Il combattait les forces maléfiques. Au IIe et IIIe siècles av. J. C., son culte fut répandu dans tout l'Empire romain et l'empereur Aurélien en fit même la religion d'Etat. Les soldats romains, dont bon nombre vénéraient Mithra, furent les ambassadeurs de cette religion qu'ils répandirent jusque dans les provinces les plus éloignées de l'Empire.
La propagation de la chrétienté au sein de l'Empire romain était donc menacée par les fêtes paÏennes des Saturnales et par le culte de Mithra.

Au 4e siècle, pour enrayer ce culte païen, l'Eglise chrétienne prit une mesure très astucieuse. La fête de la naissance du Christ fut avancée du 6 janvier au 25 décembre pendant le solstice d'hiver. Le 25 décembre était la fête la plus importante de l'an mithraïen : on fêtait la renaissance du "sol invinctus" (dieu invaincu). L'Eglise n'hésita pas à déclarer le Christ "sol invinctus". Les chrétiens procédèrent de la même manière au cours de l'évangélisation d'autres peuples : la fête de Noël fut transférée aux jours de fêtes païens importants, tels que la fête de Jul chez les germains. L'objectif restait le même : faciliter le passage de la coutume païenne à la foi chrétienne.
Pour faciliter ce changement, les autorités ecclésiastiques décidèrent de s'appuyer les rites paiens existants. Il ne fut pas difficile, de créer un lien entre le houx aux feuilles piquantes et la couronne d'épines du Christ par exemple. Au lieu d'interdire les saynetes très appréciées du peuple, l'Eglise tenta de les remplacer par des tableaux vivants qui avaient pour thème principal la naissance du Sauveur selon les données des Evangiles de Matthieu et de Luc qui devinrent les crèches vivantes que nous connaissons aujourd'hui.
Les crèches vivantes étaient répandues dans les régions alpines. Les santons de Provence sont issus de cette tradition et apparurent au XVIIIe siècle. Les personnages étaient façonnés avec de la mie de pain séchée, puis peints à l'huile et au vernis.
Au VIe siècle, le pape Grégoire envoya Augustin sur les îles britanniques pour évangéliser la population anglo-saxonne.
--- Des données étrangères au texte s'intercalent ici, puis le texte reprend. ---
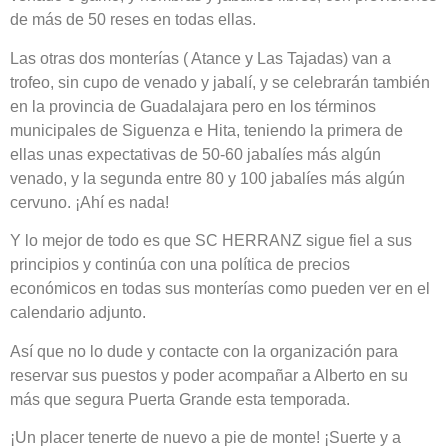
de más de 50 reses en todas ellas.
Las otras dos monterías ( Atance y Las Tajadas) van a
trofeo, sin cupo de venado y jabalí, y se celebrarán también
en la provincia de Guadalajara pero en los términos
municipales de Siguenza e Hita, teniendo la primera de
ellas unas expectativas de 50-60 jabalíes más algún
venado, y la segunda entre 80 y 100 jabalíes más algún
cervuno. ¡Ahí es nada!
Y lo mejor de todo es que SC HERRANZ sigue fiel a sus
principios y continúa con una política de precios
económicos en todas sus monterías como pueden ver en el
calendario adjunto.
Así que no lo dude y contacte con la organización para
reservar sus puestos y poder acompañar a Alberto en su
más que segura Puerta Grande esta temporada.
¡Un placer tenerte de nuevo a pie de monte! ¡Suerte y a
Il donna l'ordre aux moines d'intégrer les cérémonies chrétiennes dans la tradition des païens afin que les mutations ne les effraient pas trop.
Avec la propagation du christianisme, la fête de Noël commença aussi à jouer un rôle de plus en plus important dans la vie politique des peuples européens. Suite à l'écroulement de l'administration romaine et du système de transport, la communication entre les souverains se fit de plus en plus rare. Ainsi, Noël, devint l'une des rares occasions pour les princes de se rencontrer. Dans l'Europe entière, les rois chrétiens se faisaient couronner ce jour là, tel Charlemagne, Roi des Francs, qui fut nommé Empereur du Saint Empire romain, par le pape, le jour de Noël de l'an 800. Ces couronnements donnaient l'occasion d'organiser de grandes fêtes avec des banquets où l'on mangeait et buvait en excès.
Vous l'aurez compris, les différents peuples étaient marqués par le déclin du soleil qui caractérise les derniers mois de l'année. Du soleil dépend la culture, donc la nourriture, la chaleur et le bien être. Depuis la nuit des temps, les rites de remerciements et de sacrifices sont célébrés aux solstices d'été et d'hiver. Le solstice d'hiver est important car c'est la période de l'année où les journées commencent enfin à être plus longues. Déjà avant l'époque romaine, des fêtes avaient lieu à cette période dont le but était de redonner courage et espoir au peuple effrayé par les sols gelés, l'absence de vie et l'obscurité.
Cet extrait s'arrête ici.